Com o objetivo de combater fraudes, um projeto de lei em tramitação no Senado pode dificultar o acesso à internet no Brasil. Ele exige a identificação do usuária a cada operação que exija interatividade. A Comissão de Constituição e Justiça deve votá-lo amanhã. 'O internauta precisaria ser validado pelo provedor', afirmou o senador Eduardo Azeredo (PSDB-MG), relator do projeto, que consolida várias propostas apresentadas por outros senadores. 'Para consultar alguma página, o usuário não precisará se identificar.'

Existe, de saída, uma dificuldade simples: como saber se o internauta consulta alguma informação ou se está engajado em alguma atividade 'interativa', como correio eletrônico, bate-papo ou download de música e vídeo. A princípio, toda a internet é interativa. Quando alguém consulta uma página, na verdade faz download de textos, fotos e até música e vídeo.
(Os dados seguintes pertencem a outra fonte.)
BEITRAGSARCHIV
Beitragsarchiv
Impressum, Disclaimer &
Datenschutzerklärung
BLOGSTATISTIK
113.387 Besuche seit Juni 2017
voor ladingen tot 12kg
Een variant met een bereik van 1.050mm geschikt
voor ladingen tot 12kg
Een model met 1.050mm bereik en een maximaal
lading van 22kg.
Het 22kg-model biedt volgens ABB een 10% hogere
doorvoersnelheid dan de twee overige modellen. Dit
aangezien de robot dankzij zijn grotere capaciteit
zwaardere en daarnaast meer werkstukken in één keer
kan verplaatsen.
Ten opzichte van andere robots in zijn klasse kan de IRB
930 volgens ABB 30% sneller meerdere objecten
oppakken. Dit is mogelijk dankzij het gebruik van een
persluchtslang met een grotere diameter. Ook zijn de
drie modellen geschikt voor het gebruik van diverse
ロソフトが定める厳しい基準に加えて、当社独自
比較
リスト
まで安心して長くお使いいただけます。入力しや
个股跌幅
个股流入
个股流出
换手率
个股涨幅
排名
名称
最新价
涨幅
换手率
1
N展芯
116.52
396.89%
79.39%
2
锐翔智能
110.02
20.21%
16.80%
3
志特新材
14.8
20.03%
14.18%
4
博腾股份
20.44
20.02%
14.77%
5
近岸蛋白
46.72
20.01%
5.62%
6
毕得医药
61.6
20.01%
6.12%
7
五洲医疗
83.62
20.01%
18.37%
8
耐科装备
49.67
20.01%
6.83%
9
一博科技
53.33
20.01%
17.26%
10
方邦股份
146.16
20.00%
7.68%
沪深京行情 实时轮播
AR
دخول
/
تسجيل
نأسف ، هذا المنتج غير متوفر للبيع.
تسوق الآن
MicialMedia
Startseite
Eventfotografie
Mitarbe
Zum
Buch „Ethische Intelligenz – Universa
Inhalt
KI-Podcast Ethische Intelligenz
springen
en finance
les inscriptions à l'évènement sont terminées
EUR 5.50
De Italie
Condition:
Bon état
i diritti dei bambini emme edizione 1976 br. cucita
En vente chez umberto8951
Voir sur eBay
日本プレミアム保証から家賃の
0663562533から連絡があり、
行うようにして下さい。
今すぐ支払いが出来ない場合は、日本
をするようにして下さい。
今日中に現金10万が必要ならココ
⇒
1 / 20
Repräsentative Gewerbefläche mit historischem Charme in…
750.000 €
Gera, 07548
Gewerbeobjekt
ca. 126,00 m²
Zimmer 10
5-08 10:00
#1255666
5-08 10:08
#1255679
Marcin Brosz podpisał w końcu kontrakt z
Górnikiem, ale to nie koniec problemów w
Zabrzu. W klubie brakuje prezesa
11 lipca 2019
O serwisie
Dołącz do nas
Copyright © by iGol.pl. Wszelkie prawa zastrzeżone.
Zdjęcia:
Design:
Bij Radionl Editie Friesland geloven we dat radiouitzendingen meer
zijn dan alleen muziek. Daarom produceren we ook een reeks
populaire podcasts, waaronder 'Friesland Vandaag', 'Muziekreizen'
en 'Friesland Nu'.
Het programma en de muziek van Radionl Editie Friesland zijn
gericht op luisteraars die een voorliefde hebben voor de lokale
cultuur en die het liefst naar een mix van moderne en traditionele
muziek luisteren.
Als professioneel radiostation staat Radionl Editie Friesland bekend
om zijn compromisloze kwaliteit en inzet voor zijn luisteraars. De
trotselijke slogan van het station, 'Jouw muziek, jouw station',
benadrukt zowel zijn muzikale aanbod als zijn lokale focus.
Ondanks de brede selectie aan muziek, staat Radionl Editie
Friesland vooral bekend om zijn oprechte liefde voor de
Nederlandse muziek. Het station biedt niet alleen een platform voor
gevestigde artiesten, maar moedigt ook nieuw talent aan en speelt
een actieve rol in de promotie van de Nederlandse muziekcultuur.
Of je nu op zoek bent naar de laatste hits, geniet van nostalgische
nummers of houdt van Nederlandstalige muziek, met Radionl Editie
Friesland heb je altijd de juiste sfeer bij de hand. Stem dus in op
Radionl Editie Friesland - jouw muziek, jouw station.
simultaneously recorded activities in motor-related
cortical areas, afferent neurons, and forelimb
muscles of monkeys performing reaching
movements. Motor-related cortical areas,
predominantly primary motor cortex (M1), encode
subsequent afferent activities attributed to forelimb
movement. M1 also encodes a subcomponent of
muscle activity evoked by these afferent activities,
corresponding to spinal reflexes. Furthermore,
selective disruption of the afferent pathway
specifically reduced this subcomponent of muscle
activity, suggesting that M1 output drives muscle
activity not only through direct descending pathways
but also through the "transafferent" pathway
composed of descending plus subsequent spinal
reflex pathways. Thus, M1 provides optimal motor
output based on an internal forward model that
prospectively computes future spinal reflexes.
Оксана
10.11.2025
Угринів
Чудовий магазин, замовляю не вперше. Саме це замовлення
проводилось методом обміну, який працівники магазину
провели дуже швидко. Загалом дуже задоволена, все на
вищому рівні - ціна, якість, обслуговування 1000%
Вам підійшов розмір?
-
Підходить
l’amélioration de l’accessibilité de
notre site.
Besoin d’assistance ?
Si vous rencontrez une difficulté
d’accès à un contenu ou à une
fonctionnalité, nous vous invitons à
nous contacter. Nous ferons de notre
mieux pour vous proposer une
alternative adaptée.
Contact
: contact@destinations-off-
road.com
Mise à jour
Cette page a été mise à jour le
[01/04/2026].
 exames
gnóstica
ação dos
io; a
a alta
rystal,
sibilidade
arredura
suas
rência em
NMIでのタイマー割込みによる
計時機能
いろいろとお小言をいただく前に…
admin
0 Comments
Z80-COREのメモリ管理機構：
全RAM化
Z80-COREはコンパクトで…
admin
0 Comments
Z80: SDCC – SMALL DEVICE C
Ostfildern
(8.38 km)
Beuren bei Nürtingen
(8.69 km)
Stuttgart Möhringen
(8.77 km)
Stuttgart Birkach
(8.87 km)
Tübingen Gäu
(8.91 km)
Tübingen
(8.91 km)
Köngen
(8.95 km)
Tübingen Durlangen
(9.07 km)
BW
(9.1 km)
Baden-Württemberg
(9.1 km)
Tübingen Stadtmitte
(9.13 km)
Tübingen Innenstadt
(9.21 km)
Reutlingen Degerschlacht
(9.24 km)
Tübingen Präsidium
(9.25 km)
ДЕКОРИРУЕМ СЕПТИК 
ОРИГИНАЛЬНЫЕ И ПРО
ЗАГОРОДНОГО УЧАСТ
O projeto quer colocar o controle do usuário sob responsabilidade do provedor de acesso, que poderia ser punido com dois a quatro anos de reclusão. 'A lei escolhe um vilão, que é o provedor', afirmou o presidente de Associação Brasileira dos Provedores de Acesso, Serviços e Informações da Rede Internet (Abranet), António Tavares. 'Não posso concordar com leis que não sejam exeqüíveis.'

O grande problema de se legislar sobre a internet é que a rede é mundial. Nada impede que criminosos brasileiros usem provedores de outros países para praticarem seus delitos aqui. No fim, uma medida como a prevista pelo projeto afetaria principalmente cidadãos comuns. 'O bom usuário não terá trabalho a mais', garantiu Azeredo. 'Ainda é um projeto aberto.'

O internauta precisaria enviar seu nome, endereço, telefone, número da identidade e do CPF ao provedor, que funcionaria como fiscal. 'Isso provocaria a migração dos grandes provedores para outros países', alertou Tavares. Tecnicamente, não haveria empecilho para alguém atender usuários brasileiros a partir de outros lugares. Se transformado em lei, o projeto faria com que os provedores precisassem pedir cópias dos documentos dos usuários, o que dificultaria o acesso à rede em locais públicos e no trabalho.

'A comunidade quer mais segurança, para melhorar o comércio eletrônico, mas precisaria ser de uma forma racional', afirmou Cássio Vecchiatti, conselheiro do Comitê Gestor da Internet no Brasil, representante da comunidade de empresas usuárias. 'O projeto é uma colcha de retalhos.'

Existem alternativas ao registro do usuário. Cada computador que acessa a internet tem um endereço de protocolo de internet (IP, na sigla em inglês). O provedor consegue informar o acesso dos usuários a partir desse número. O controle de segurança poderia ser feito a partir dessa informação, que seria revelada com ordem judicial.

EXIGÊNCIAS

Cadastro: Todo usuário deverá se cadastrar, e caberá ao provedor verificar se as informações são verdadeiras. O internauta precisará fornecer nome completo, data de nascimento, número de identidade e endereço completo.

Registros: Os provedores precisarão manter os registros das conexões, com identificação do usuário, endereço eletrônico, data, hora de início e de término da conexão, por três anos.

Informação: O provedor precisará informar ao usuário, quando pedir sua identificação, que a conexão obedece às leis brasileiras e que qualquer comunicação será de sua responsabilidade. O responsável pelo provedor poderá ser condenado a uma pena de dois a quatro anos de prisão, se não identificar o usuário.